Totally agree on the 30/20. My dog does field work, tracking, dock diving in the summer, swims all summer, plays ball almost every day, and gets a minimum of about 2 hours of exercise a day year round - and she does not need 30/20 food. Most house dogs don't. If you're out working with your dog most of the day, or field training most days of the week, then maybe?


----------



## mp2005 (Jul 17, 2018)

My pup is much younger than yours but is also on Fromm and had softish poops pretty regularly until I replaced part of his kibble with freeze-dried raw (crumbled and rehydrated, I have been using 2 Stella and Chewy's puppy patties at most meals, plus kibble).
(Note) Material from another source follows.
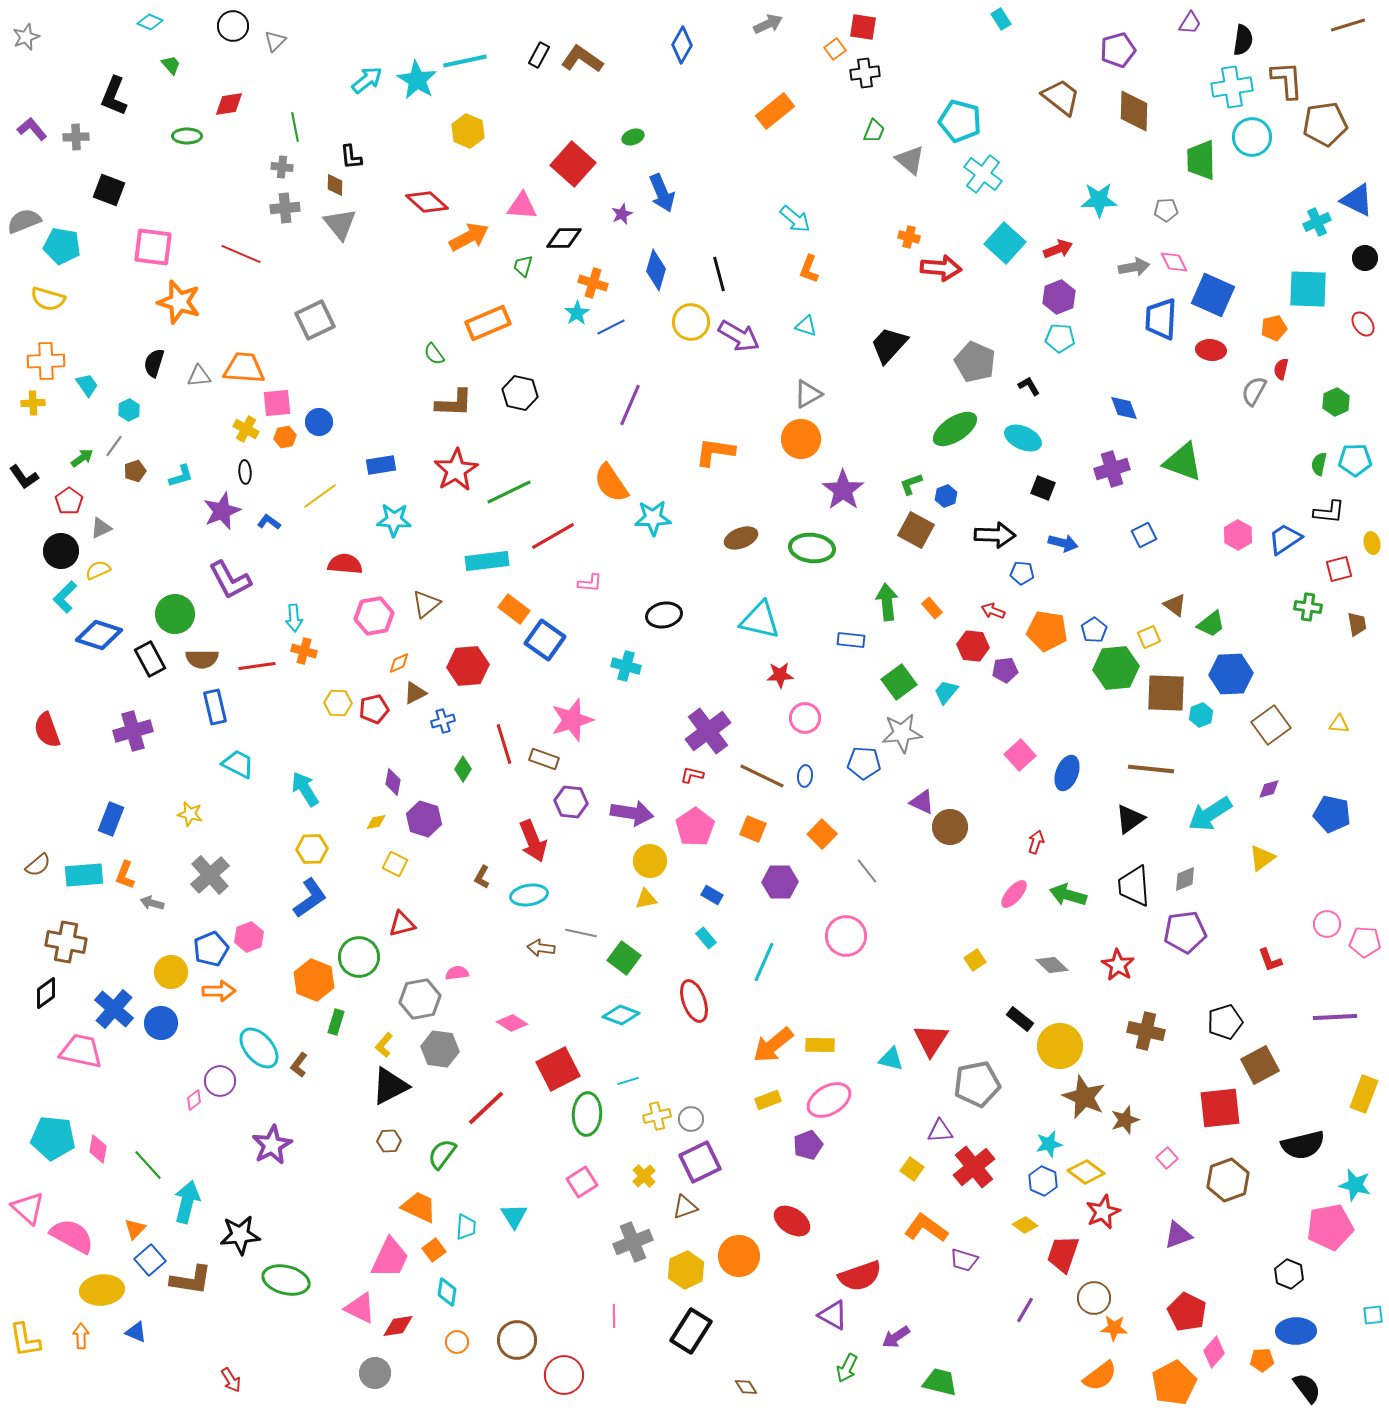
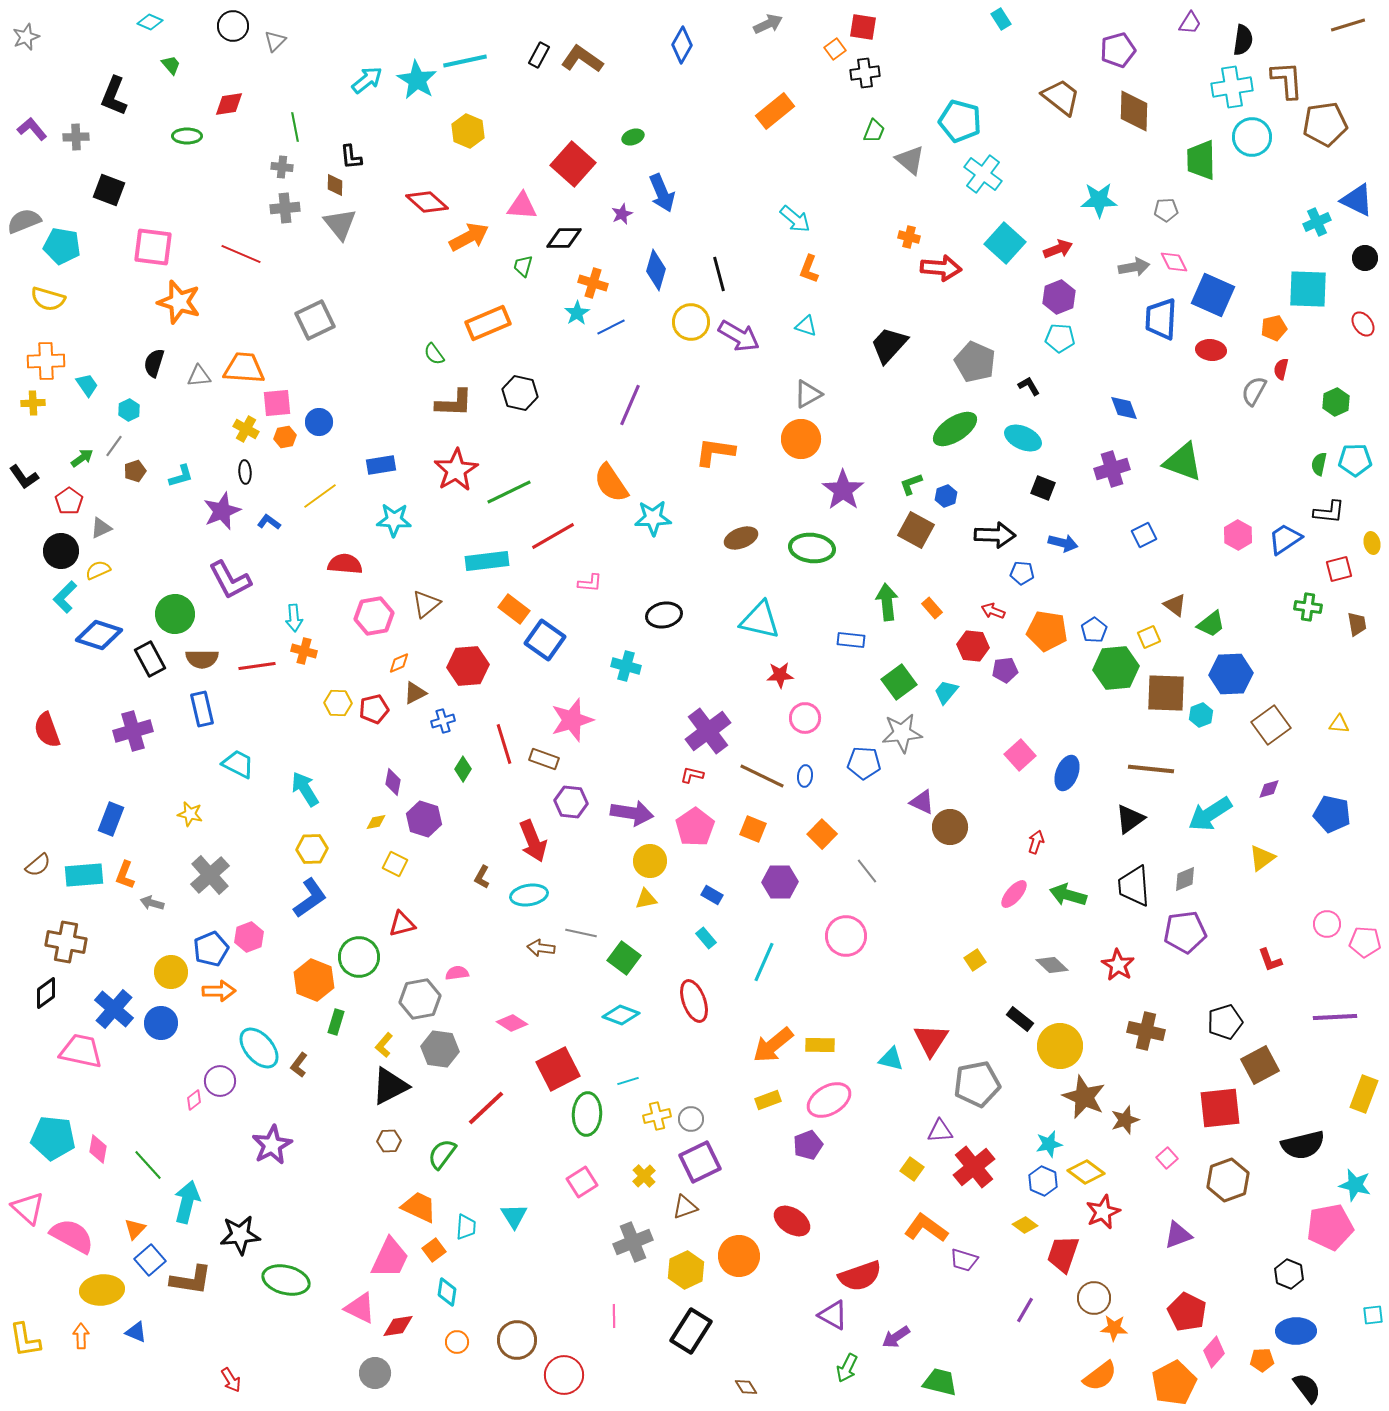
blue rectangle at (215, 707): moved 13 px left, 2 px down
His poops are much firmer with that little change, and I do notice a difference if I am in a rush to feed and give him only kibble for a meal.


----------



## Genevieve's mom (Mar 27, 2017)

Thank you Maggie's Voice. I hadn't heard most of your advice about food previously. Now that I have more info from the DCM/Taurine study, I will be feeding RC Golden Retriever formula. Gradually switching over from Fromm. My dogs only get a one hour walk each day and lots of play time but surely not enough for the 30/20 formula. Breeders don't always consider activity level apparently when recommending food. We're starting with just the new food - no other stuff at meal time. Learn something new every day!


----------



## Genevieve's mom (Mar 27, 2017)

I should also mention that our girls are presumably at healthy weights. One is 54 pounds and one is 57 pounds. I can easily feel ribs on both of them. I'll be starting obedience classes again and I know the instructors like to have us use "high value" treats but I'm going to see if the girls will respond to just kibble. They are both highly interested in any food. I don't think their treats need to be "high value". Thank you.


----------



## Maggie'sVoice (Apr 4, 2018)

Genevieve's mom said:


> I should also mention that our girls are presumably at healthy weights. One is 54 pounds and one is 57 pounds. I can easily feel ribs on both of them. I'll be starting obedience classes again and I know the instructors like to have us use "high value" treats but I'm going to see if the girls will respond to just kibble. They are both highly interested in any food. I don't think their treats need to be "high value". Thank you.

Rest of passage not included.